Most countries in the Islamic world prohibit adoption by determining that the legal link of affiliation can have only a biological origin. Therefore, the figure of “kafala” was established, which implies a commitment to take charge of the protection, education and maintenance of an abandoned child, but does not confer the right to affiliation or succession.
Until seven years ago, the regime of adoptions of Moroccan children by Spanish families has worked fluently: Spanish families with children adopted in Morocco welcomed this legal structure, kafala, and once in Spain, they asked judges for final adoption, which was granted to them in the best interests of the child.
In 2011 an Islamist government came to power in Morocco and in Spain, a government of the popular party. These political coincidences hindered the situation of Spanish families who were at the time in the process of undertaking adoptions in Morocco. The Moroccan authorities increased their demands on Muslim religion and affiliation, and some judges have come to impose examinations of Muslim theology on adoptive parents. The adoption process was thus more or less paralyzed. These changes have surprised dozens of Spanish families with completed adoption processes, but with children still on Moroccan territory.
Former Spanish Minister of Justice Alberto Ruiz-Gallardón informed his Moroccan counterpart, Mustafá Ramid, of Spain’s willingness to adapt its 2007 International Adoption Law to kafala.
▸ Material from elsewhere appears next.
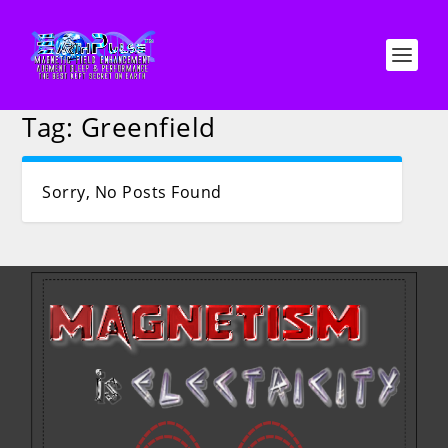
Tag:
Greenfield
Sorry, No Posts Found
That in practice it would mean that children will be tutored in Islam until they turn 18; Morocco would exercise its right to supervise the education of children and parents will have to travel at least once a year to Morocco to be accountable to the Moroccan authorities for the upbringing of their children, and children would remain Moroccan nationals until they turn 18.
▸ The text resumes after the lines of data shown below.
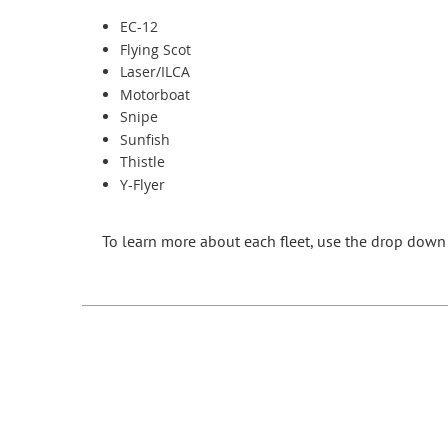
EC-12
Flying Scot
Laser/ILCA
Motorboat
Snipe
Sunfish
Thistle
Y-Flyer
To learn more about each fleet
, use the drop down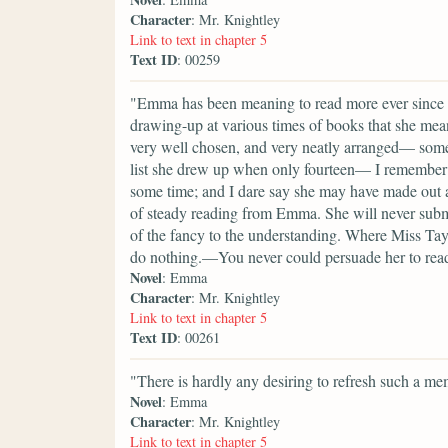
Character
: Mr. Knightley
Link to text in chapter 5
Text ID
: 00259
"Emma has been meaning to read more ever since sh
drawing-up at various times of books that she mea
very well chosen, and very neatly arranged— some
list she drew up when only fourteen— I remember th
some time; and I dare say she may have made out a
of steady reading from Emma. She will never submi
of the fancy to the understanding. Where Miss Taylo
do nothing.—You never could persuade her to re
Novel
: Emma
Character
: Mr. Knightley
Link to text in chapter 5
Text ID
: 00261
"There is hardly any desiring to refresh such a m
Novel
: Emma
Character
: Mr. Knightley
Link to text in chapter 5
The adaptation of the law that Mr Gallardón offers to the Moroccan minister violates the fundamental right to religious freedom recognized by article 16 of the Constitution and the fundamental right of families to educate their children according to their moral and religious convictions, recognized by article 27.3 of the same Constitution.
This reform, undertaken in silence and haste, is likely to harm the interests of abandoned minors who have been placed in “kafala” since these minors have lost any link of affiliation in their country of origin with their biological parents, will remain in Spain as second-class children, and will never be legally integrated into the family of those who are effectively their parents.